If you’re just getting started with your business, don’t be fooled into thinking you need to pay for a costly SEO agency before your website starts showing up on Google. When you’re working with a limited (or even non-existent) marketing budget, there’s a lot of stuff you can do with your own two hands to improve your organic traffic.
Here’s what SEO agencies won’t tell you
The easiest way to get to the top of the search results is to publish a lot of great quality content, and most SEO agencies can’t do that. They’ve probably got a bunch of SEO copywriters who can churn out low-quality blog posts stuffed with all the right keywords for your industry, but that’s not going to help you when all your competitors are doing the exact same thing.
I’ll try to make this as simple as possible. For a website to perform well in search engine results, you need two things:
- Content (blog posts, landing pages, video, images) that’s highly relevant to what your business does, so that when Google looks at your website it can form a clear picture of what your business is all about.
- Links from other websites pointing to yours, and ideally those websites should also be highly relevant to what your business does, so that Google knows your website contains useful information (every link to your site from a third party is a vote of confidence).
If your site is full of shitty, low-quality content that doesn’t provide people with anything useful, nobody is going to link to it.
On the other hand, if your website is full of really great quality articles and resources that people find helpful, they’re going to share it on social media and link to it from their own websites. And that creates a snowball effect, because the more your content gets shared, the more it gets seen, the more it gets shared.
So this is my mantra; the number one thing you should do to get your online business noticed is to create as much genuinely helpful content as you can, and never stop. Think about what problems your customers have, what questions are they asking, what advice are they looking for, what resources would be helpful to them, and give them answers.
Get that first part right, and the links will soon follow.
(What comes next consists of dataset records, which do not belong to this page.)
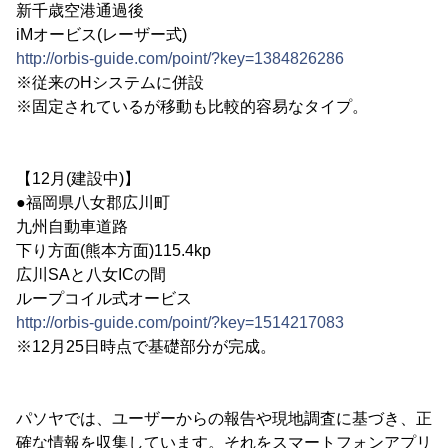
新千歳空港通過後
iMオービス(レーザー式)
http://orbis-guide.com/point/?key=1384826286
※従来のHシステムに併設
※固定されているが移動も比較的容易なタイプ。
【12月(建設中)】
●福岡県八女郡広川町
九州自動車道路
下り方面(熊本方面)115.4kp
広川SAと八女ICの間
ループコイル式オービス
http://orbis-guide.com/point/?key=1514217083
※12月25日時点で基礎部分が完成。
パソヤでは、ユーザーからの報告や現地調査に基づき、正
確な情報を収集しています。それをスマートフォンアプリ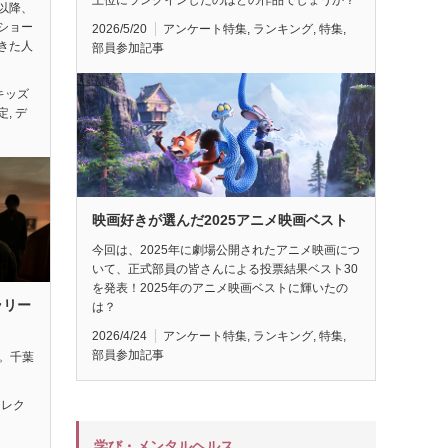
以降、
ショー
2026/5/20
アンケート特集
,
ランキング
,
特集
,
きた人
部員参加記事
キッズ
定
,
デ
映画好きが選んだ2025アニメ映画ベスト
今回は、2025年に劇場公開されたアニメ映画につ
いて、正式部員の皆さんによる投票結果ベスト30
を発表！2025年のアニメ映画ベストに輝いたの
ラリー
は？
2026/4/24
アンケート特集
,
ランキング
,
特集
,
部員参加記事
れ。千葉
セレク
学び・メンタルヘルス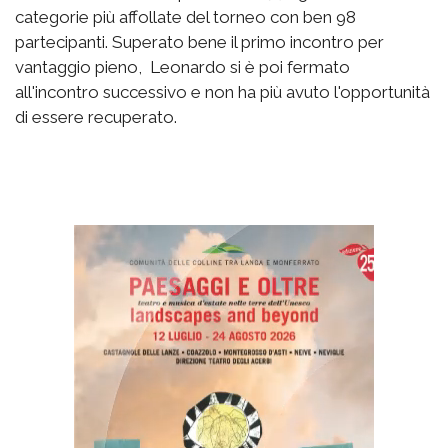
categorie più affollate del torneo con ben 98
partecipanti. Superato bene il primo incontro per
vantaggio pieno, Leonardo si è poi fermato
all'incontro successivo e non ha più avuto l'opportunità
di essere recuperato.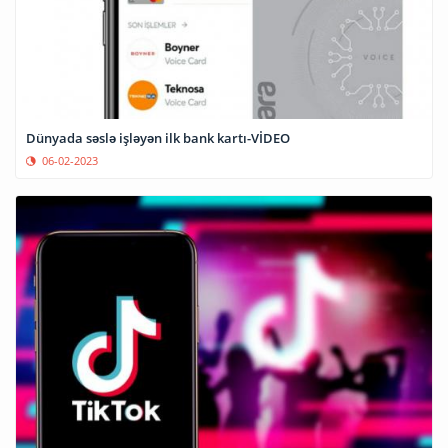
Dünyada səslə işləyən ilk bank kartı-VİDEO
06-02-2023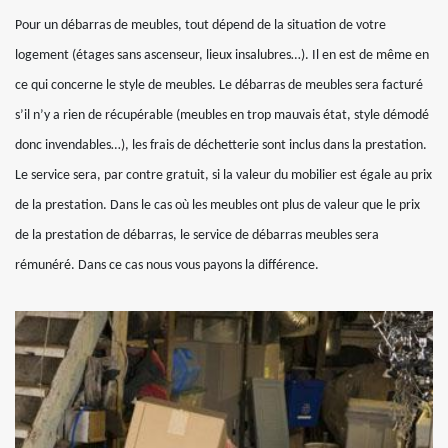
Pour un débarras de meubles, tout dépend de la situation de votre
logement (étages sans ascenseur, lieux insalubres…). Il en est de même en
ce qui concerne le style de meubles. Le débarras de meubles sera facturé
s’il n’y a rien de récupérable (meubles en trop mauvais état, style démodé
donc invendables…), les frais de déchetterie sont inclus dans la prestation.
Le service sera, par contre gratuit, si la valeur du mobilier est égale au prix
de la prestation. Dans le cas où les meubles ont plus de valeur que le prix
de la prestation de débarras, le service de débarras meubles sera
rémunéré. Dans ce cas nous vous payons la différence.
At the very beginning you’ll need to do some work to get your content seen in the first place, but once your site starts to become established as a source of useful information, people will be able to find it much more easily.
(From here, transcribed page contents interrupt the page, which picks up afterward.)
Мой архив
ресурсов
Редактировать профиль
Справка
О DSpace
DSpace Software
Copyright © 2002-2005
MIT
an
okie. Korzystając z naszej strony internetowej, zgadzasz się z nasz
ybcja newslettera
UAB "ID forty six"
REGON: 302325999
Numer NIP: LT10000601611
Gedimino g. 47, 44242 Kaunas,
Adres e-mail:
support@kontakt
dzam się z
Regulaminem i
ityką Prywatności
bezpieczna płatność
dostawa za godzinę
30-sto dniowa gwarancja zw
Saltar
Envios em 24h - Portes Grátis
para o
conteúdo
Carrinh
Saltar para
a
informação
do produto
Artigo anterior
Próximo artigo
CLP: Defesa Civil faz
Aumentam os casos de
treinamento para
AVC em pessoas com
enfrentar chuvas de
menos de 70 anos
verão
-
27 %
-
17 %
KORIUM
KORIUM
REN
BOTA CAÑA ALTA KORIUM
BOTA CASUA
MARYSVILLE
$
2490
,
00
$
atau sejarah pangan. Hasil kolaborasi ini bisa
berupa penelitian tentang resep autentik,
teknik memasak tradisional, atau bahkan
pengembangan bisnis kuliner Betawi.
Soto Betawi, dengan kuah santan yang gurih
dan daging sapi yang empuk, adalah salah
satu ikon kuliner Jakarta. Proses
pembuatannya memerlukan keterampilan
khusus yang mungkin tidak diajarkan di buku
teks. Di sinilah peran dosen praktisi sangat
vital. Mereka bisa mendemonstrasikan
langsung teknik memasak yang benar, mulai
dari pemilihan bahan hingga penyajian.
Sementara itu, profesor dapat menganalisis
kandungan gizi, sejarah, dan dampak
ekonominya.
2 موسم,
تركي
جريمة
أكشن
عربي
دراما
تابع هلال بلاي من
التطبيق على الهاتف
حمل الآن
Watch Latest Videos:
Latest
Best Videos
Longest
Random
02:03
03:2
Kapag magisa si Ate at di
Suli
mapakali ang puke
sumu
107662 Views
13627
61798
But what about ‘technical SEO’?
When people talk about ‘technical SEO’ they generally mean ensuring that your website is properly structured so that it doesn’t have any technical problems that might stop it from performing well in search engines. These could be things like broken links, missing sitemaps, incorrect use of title tags, missing alt-text on images – and if all this stuff sounds complicated, it’s not, they can usually be fixed very easily.
I don’t want to downplay the importance of getting this right, but as far as I’m concerned technical SEO is a distant second to great quality content in terms of how you should prioritise your time. Good content will outweigh poor optimisation. That’s not to say you shouldn’t worry about it, but focus on the content first and try to fix technical issues whenever you can.
And the good news is that technical SEO doesn’t have to cost you anything – there are free tools that will help you spot any problems and tell you how to fix them. So long as your website is sensibly built and follows widely accepted standards and best practices, there’s not going to be much wrong with it from a technical perspective.
If you’re using WordPress as your blogging platform, just install the Yoast SEO plugin, and it will flag any problems with your blog, along with specific guidance for solving them right there in your WP dashboard. The basic plugin is free, and while premium features are available for more advanced users, the free version will make a big difference.
You should set up Google Search Console for your site, because this gives you clear information right from the horse’s mouth. As well as showing you exactly how your site is performing in Google, the Search Console will identify any major problems which are holding you back. I would trust Google’s advice above an SEO consultant every single time.
Also set up a free Ahrefs account for your site. This is a great SEO tool which also provides information about your site performance as well as highlighting any technical problems. Like Yoast, it’s a freemium product, the basic version provides everything you need to get started and there are more advanced options available when you need them.
The good news about technical SEO is that once you start using these tools and get used to seeing the kind of issues they flag up, you’ll learn very quickly what’s important to get right. Soon you won’t need to think about SEO at all because you’ll just bake it into your regular process when adding new content to your site.
Time is on your side
Earlier I said there are two things a site needs to perform well in search engines, good content and plenty of backlinks, but I missed one other important thing, time. It takes a while to build organic traffic, especially for brand new sites. It can take months for your content to start showing up in search results.
Anybody who tries to tell you they can give you fast SEO results is a liar. If you need quick results, the best thing you can do is invest money in Google Ads – then you’ll start getting traffic to your site almost immediately. But we’re focused on long term organic growth. This doesn’t cost you money, but it does cost you time and effort.
And the beauty of organic is that it keeps providing an ongoing return on investment. All that content you create, all the work you put into technical optimisation, and all the links that you earn with your content, that stuff will keep giving you web traffic for years to come.